Saved data entries:

====

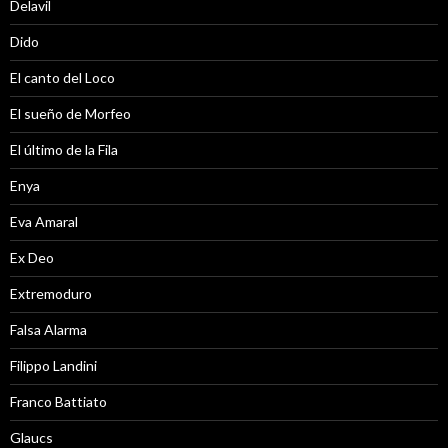
Delavil
Dido
El canto del Loco
El sueño de Morfeo
El último de la Fila
Enya
Eva Amaral
Ex Deo
Extremoduro
Falsa Alarma
Filippo Landini
Franco Battiato
Glaucs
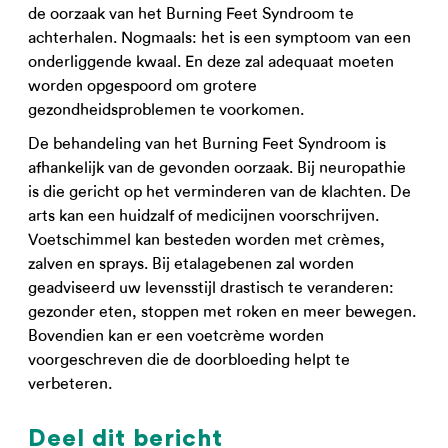
de oorzaak van het Burning Feet Syndroom te
achterhalen. Nogmaals: het is een symptoom van een
onderliggende kwaal. En deze zal adequaat moeten
worden opgespoord om grotere
gezondheidsproblemen te voorkomen.
De behandeling van het Burning Feet Syndroom is
afhankelijk van de gevonden oorzaak. Bij neuropathie
is die gericht op het verminderen van de klachten. De
arts kan een huidzalf of medicijnen voorschrijven.
Voetschimmel kan besteden worden met crèmes,
zalven en sprays. Bij etalagebenen zal worden
geadviseerd uw levensstijl drastisch te veranderen:
gezonder eten, stoppen met roken en meer bewegen.
Bovendien kan er een voetcrème worden
voorgeschreven die de doorbloeding helpt te
verbeteren.
Deel dit bericht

====

• INSTRUCTIONS FOR THE TASK: Once the pictures are set aside, write out the entries verbatim.

• RESPONSE:
Delavil
Dido
El canto del Loco
El sueño de Morfeo
El último de la Fila
Enya
Eva Amaral
Ex Deo
Extremoduro
Falsa Alarma
Filippo Landini
Franco Battiato
Glaucs
de oorzaak van het Burning Feet Syndroom te
achterhalen. Nogmaals: het is een symptoom van een
onderliggende kwaal. En deze zal adequaat moeten
worden opgespoord om grotere
gezondheidsproblemen te voorkomen.
De behandeling van het Burning Feet Syndroom is
afhankelijk van de gevonden oorzaak. Bij neuropathie
is die gericht op het verminderen van de klachten. De
arts kan een huidzalf of medicijnen voorschrijven.
Voetschimmel kan besteden worden met crèmes,
zalven en sprays. Bij etalagebenen zal worden
geadviseerd uw levensstijl drastisch te veranderen:
gezonder eten, stoppen met roken en meer bewegen.
Bovendien kan er een voetcrème worden
voorgeschreven die de doorbloeding helpt te
verbeteren.
Deel dit bericht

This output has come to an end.